Like I've said before, the pilot is very rarely the best episode of the series. This is a good introduction to the show, but it is a little slow.
- Space Seed
The Enterprise comes across a derelict ship floating in space. Its from Earth and was launched in the 1990s, which was the era of the Eugenics Wars. Aboard the ship, they find 60 to 70 people in suspended animation. One of these is Kahn Noonien Singh.

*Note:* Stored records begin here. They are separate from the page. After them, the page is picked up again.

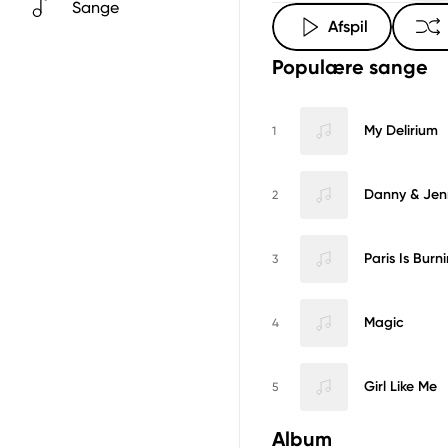
Sange
Afspil
Populære sange
My Delirium
1
Danny & Jen
2
Paris Is Burn
3
Magic
4
Girl Like Me
5
Album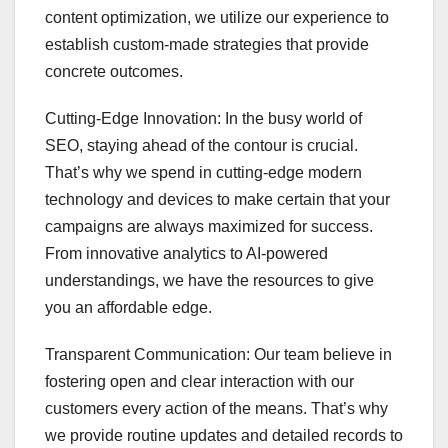
content optimization, we utilize our experience to
establish custom-made strategies that provide
concrete outcomes.
Cutting-Edge Innovation: In the busy world of
SEO, staying ahead of the contour is crucial.
That’s why we spend in cutting-edge modern
technology and devices to make certain that your
campaigns are always maximized for success.
From innovative analytics to AI-powered
understandings, we have the resources to give
you an affordable edge.
Transparent Communication: Our team believe in
fostering open and clear interaction with our
customers every action of the means. That’s why
we provide routine updates and detailed records to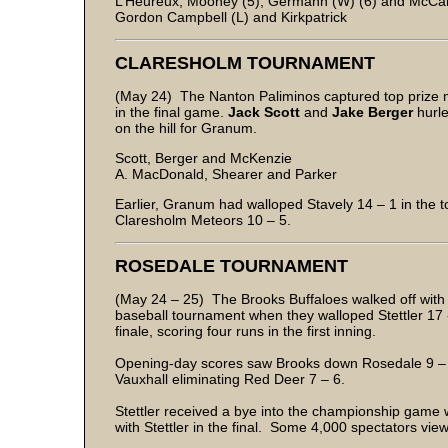
L’Heureux, Mooney (5), Germann (W) (6) and McCar
Gordon Campbell (L) and Kirkpatrick
CLARESHOLM TOURNAMENT
(May 24) The Nanton Paliminos captured top prize 
in the final game.
Jack Scott
and
Jake Berger
hurle
on the hill for Granum.
Scott, Berger and McKenzie
A. MacDonald, Shearer and Parker
Earlier, Granum had walloped Stavely 14 – 1 in the to
Claresholm Meteors 10 – 5.
ROSEDALE TOURNAMENT
(May 24 – 25) The Brooks Buffaloes walked off with
baseball tournament when they walloped Stettler 17 - 4
finale, scoring four runs in the first inning.
Opening-day scores saw Brooks down Rosedale 9 – 0,
Vauxhall eliminating Red Deer 7 – 6.
Stettler received a bye into the championship game w
with Stettler in the final. Some 4,000 spectators vie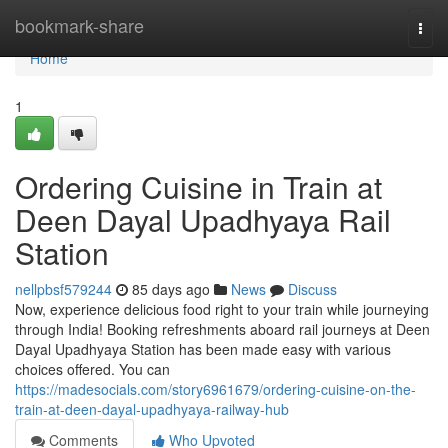
Home
bookmark-share
Togg
navi
Home
1
Ordering Cuisine in Train at
Deen Dayal Upadhyaya Rail
Station
nellpbsf579244
85 days ago
News
Discuss
Now, experience delicious food right to your train while journeying
through India! Booking refreshments aboard rail journeys at Deen
Dayal Upadhyaya Station has been made easy with various
choices offered. You can
https://madesocials.com/story6961679/ordering-cuisine-on-the-
train-at-deen-dayal-upadhyaya-railway-hub
Comments
Who Upvoted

If you were to rate the best episode from Star Trek: The Original Series, most people will put this episode in the top ten, and for good reason.
- Errand of Mercy
This is the episode that introduced the Klingons. The crew of the Enterprise travel to Organia, a non-aligned planet. They are there to negotiate a treaty with the Organians in order to prevent the Klingons from being able to use it during the war, which has just begun. Captain Kirk tries to convince the Organians to join their side using diplomacy. The Klingon commanders, Kor (John Colicos), uses force instead. Force works, but mainly because the Organians seem unwilling to fight, even to protect themselves. But why?
This episode isn't in the top ten for the entire series, but it's close. It has great confrontation between Kirk and Spock and the Klingon commander. It also has a good mysterious alien of the week.
- Trouble with Tribbles
The Enterprise is heading to a disputed planet, Sherman's Planet. Both the Federation and the Klingon Empire have laid claim to it and under the Organian Peace Treaty, it will go to the one who can develop it most efficiently. While on the way, they get a Priority One distress call, but when they get to the Space Station K7, there's nothing wrong, at least nothing they can see. However, when they beam aboard, they are greeted by Agriculture Under-Secretary Nilz Baris, who is an aggressively petty bureaucrat. Meanwhile, Lieutenant Uhura meets a traveling salesman, Cyrano Jones (Stanley Adams), who gives her a Tribble. Shortly after that, a Klingon Battlecruiser, led by Captain Koloth (William Campbell), who claims he's just there for shore leave, and under the Organian Peace Treaty, they can't be refused. Of course, it doesn't take long till something breaks.
Sci-fi and humor don't always work; however it works better in this episode than it just about any other episode in the Star Trek series. I would argue it is in the top ten for the series, perhaps even the top five, but I like it more than most.
The only extras on the Blu-ray are short minute-long intros for each episode.
Star Trek: The Original Series: Origins is a typical single-disc release. Three of the five episodes are classics, while the other two are good and have historical significance. All five are worth owning, but, and this is a big but, fans of the show likely already have them on Blu-ray, and there are not enough extras to make up for that.